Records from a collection
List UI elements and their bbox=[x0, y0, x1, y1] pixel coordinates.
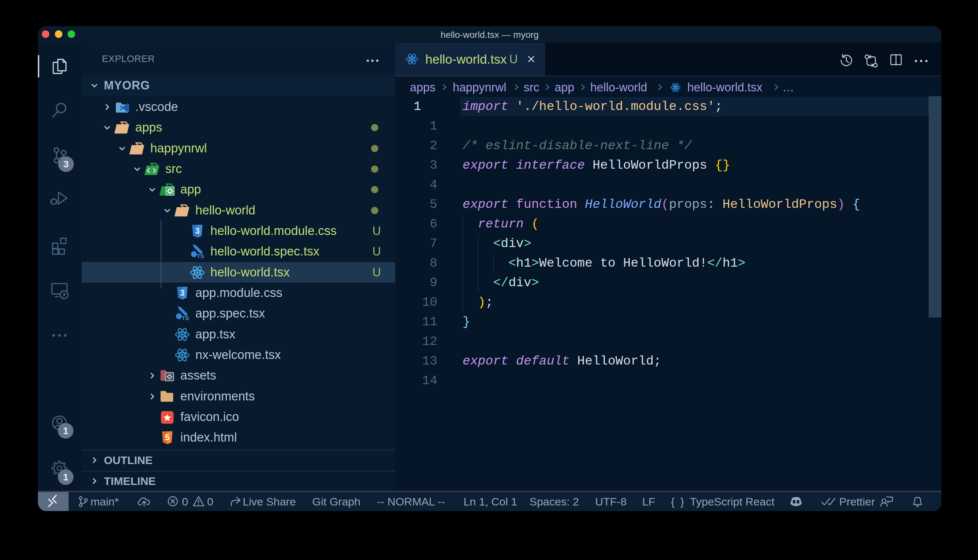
svg-text:5: 5 bbox=[165, 433, 169, 442]
svg-text:3: 3 bbox=[180, 288, 185, 297]
svg-text:3: 3 bbox=[195, 226, 200, 235]
svg-text:TS: TS bbox=[182, 315, 189, 322]
svg-text:TS: TS bbox=[197, 253, 204, 260]
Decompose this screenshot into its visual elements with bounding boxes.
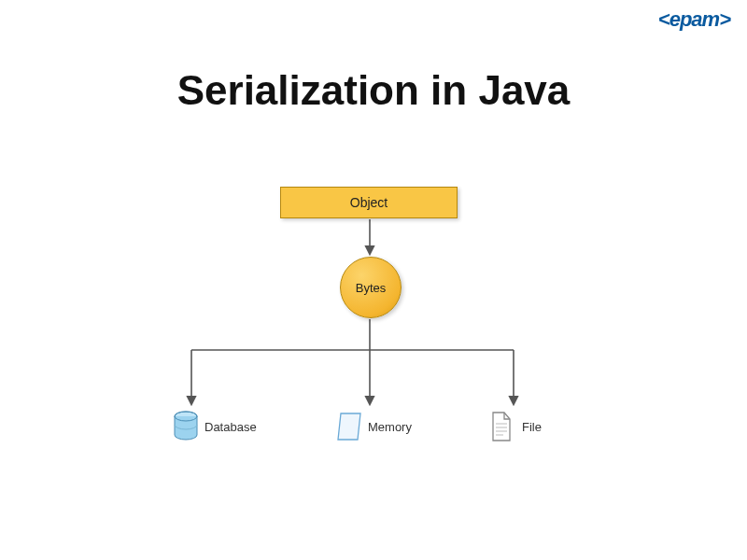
memory-label: Memory xyxy=(368,420,412,434)
object-label: Object xyxy=(350,195,388,210)
database-label: Database xyxy=(204,420,257,434)
bytes-label: Bytes xyxy=(356,281,387,295)
bytes-node: Bytes xyxy=(340,257,402,318)
object-node: Object xyxy=(280,187,458,218)
file-label: File xyxy=(522,420,542,434)
database-icon xyxy=(173,411,199,442)
destination-file: File xyxy=(490,411,542,442)
epam-logo: <epam> xyxy=(658,7,730,32)
memory-icon xyxy=(336,411,362,442)
page-title: Serialization in Java xyxy=(0,67,747,114)
destination-memory: Memory xyxy=(336,411,412,442)
serialization-diagram: Object Bytes Database Memory xyxy=(163,187,584,485)
file-icon xyxy=(490,411,516,442)
destination-database: Database xyxy=(173,411,257,442)
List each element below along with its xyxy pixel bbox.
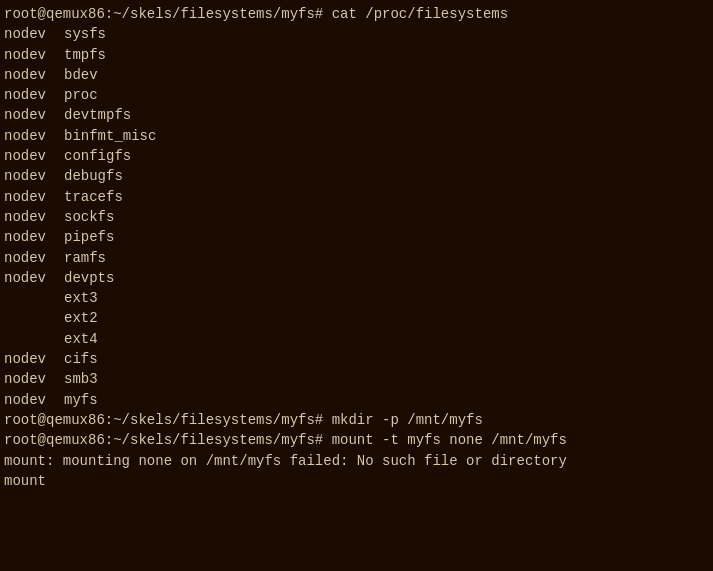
line-tmpfs: nodevtmpfs — [4, 45, 709, 65]
line-smb3: nodevsmb3 — [4, 369, 709, 389]
mkdir-prompt-text: root@qemux86:~/skels/filesystems/myfs# m… — [4, 412, 483, 428]
mount-prompt-text: root@qemux86:~/skels/filesystems/myfs# m… — [4, 432, 567, 448]
line-configfs: nodevconfigfs — [4, 146, 709, 166]
line-partial: mount — [4, 471, 709, 491]
line-sockfs: nodevsockfs — [4, 207, 709, 227]
line-devtmpfs: nodevdevtmpfs — [4, 105, 709, 125]
line-ext4: ext4 — [4, 329, 709, 349]
line-bdev: nodevbdev — [4, 65, 709, 85]
line-cifs: nodevcifs — [4, 349, 709, 369]
line-proc: nodevproc — [4, 85, 709, 105]
line-cat-proc: root@qemux86:~/skels/filesystems/myfs# c… — [4, 4, 709, 24]
line-ext3: ext3 — [4, 288, 709, 308]
line-mkdir-prompt: root@qemux86:~/skels/filesystems/myfs# m… — [4, 410, 709, 430]
line-binfmt: nodevbinfmt_misc — [4, 126, 709, 146]
line-devpts: nodevdevpts — [4, 268, 709, 288]
line-ramfs: nodevramfs — [4, 248, 709, 268]
line-pipefs: nodevpipefs — [4, 227, 709, 247]
line-sysfs: nodevsysfs — [4, 24, 709, 44]
prompt-text: root@qemux86:~/skels/filesystems/myfs# c… — [4, 6, 508, 22]
line-myfs: nodevmyfs — [4, 390, 709, 410]
line-tracefs: nodevtracefs — [4, 187, 709, 207]
line-debugfs: nodevdebugfs — [4, 166, 709, 186]
mount-error-text: mount: mounting none on /mnt/myfs failed… — [4, 453, 567, 469]
partial-line-text: mount — [4, 473, 46, 489]
terminal: root@qemux86:~/skels/filesystems/myfs# c… — [0, 0, 713, 571]
line-mount-error: mount: mounting none on /mnt/myfs failed… — [4, 451, 709, 471]
line-ext2: ext2 — [4, 308, 709, 328]
line-mount-prompt: root@qemux86:~/skels/filesystems/myfs# m… — [4, 430, 709, 450]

Aim of the exercise
From the line that contains "List each element" through the last line of the entries, transcribe every line exactly, leaving out the pictures.

Solution to the exercise
List each element below along with its xyxy pixel bbox.
line-tmpfs: nodevtmpfs — [4, 45, 709, 65]
line-smb3: nodevsmb3 — [4, 369, 709, 389]
mkdir-prompt-text: root@qemux86:~/skels/filesystems/myfs# m… — [4, 412, 483, 428]
mount-prompt-text: root@qemux86:~/skels/filesystems/myfs# m… — [4, 432, 567, 448]
line-configfs: nodevconfigfs — [4, 146, 709, 166]
line-partial: mount — [4, 471, 709, 491]
line-sockfs: nodevsockfs — [4, 207, 709, 227]
line-devtmpfs: nodevdevtmpfs — [4, 105, 709, 125]
line-ext4: ext4 — [4, 329, 709, 349]
line-bdev: nodevbdev — [4, 65, 709, 85]
line-cifs: nodevcifs — [4, 349, 709, 369]
line-proc: nodevproc — [4, 85, 709, 105]
line-cat-proc: root@qemux86:~/skels/filesystems/myfs# c… — [4, 4, 709, 24]
line-ext3: ext3 — [4, 288, 709, 308]
line-mkdir-prompt: root@qemux86:~/skels/filesystems/myfs# m… — [4, 410, 709, 430]
line-binfmt: nodevbinfmt_misc — [4, 126, 709, 146]
line-devpts: nodevdevpts — [4, 268, 709, 288]
line-ramfs: nodevramfs — [4, 248, 709, 268]
line-pipefs: nodevpipefs — [4, 227, 709, 247]
line-sysfs: nodevsysfs — [4, 24, 709, 44]
prompt-text: root@qemux86:~/skels/filesystems/myfs# c… — [4, 6, 508, 22]
line-myfs: nodevmyfs — [4, 390, 709, 410]
line-tracefs: nodevtracefs — [4, 187, 709, 207]
line-debugfs: nodevdebugfs — [4, 166, 709, 186]
mount-error-text: mount: mounting none on /mnt/myfs failed… — [4, 453, 567, 469]
partial-line-text: mount — [4, 473, 46, 489]
terminal: root@qemux86:~/skels/filesystems/myfs# c… — [0, 0, 713, 571]
line-mount-error: mount: mounting none on /mnt/myfs failed… — [4, 451, 709, 471]
line-ext2: ext2 — [4, 308, 709, 328]
line-mount-prompt: root@qemux86:~/skels/filesystems/myfs# m… — [4, 430, 709, 450]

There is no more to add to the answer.